→ **Task directions**:
Repeat every record exactly as written, but leave out the pictures.

(Given records Opens)

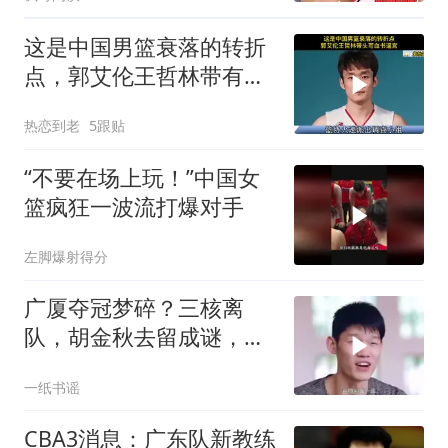
这是中国男篮衰落的转折
点，郭艾伦王哲林带有逼
宫要求换帅
热恋到老
5跟贴
“不要在场上玩！”中国女
篮疯狂一波流打爆对手
左脚爆射得分
广厦夺冠梦碎？三核离
队，胡金秋去留成谜，重
建or崛起？
一纸书谣
CBA3消息：广东队新教练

(Given records Closes)

→ **Solution**:
这是中国男篮衰落的转折
点，郭艾伦王哲林带有逼
宫要求换帅
热恋到老
5跟贴
“不要在场上玩！”中国女
篮疯狂一波流打爆对手
左脚爆射得分
广厦夺冠梦碎？三核离
队，胡金秋去留成谜，重
建or崛起？
一纸书谣
CBA3消息：广东队新教练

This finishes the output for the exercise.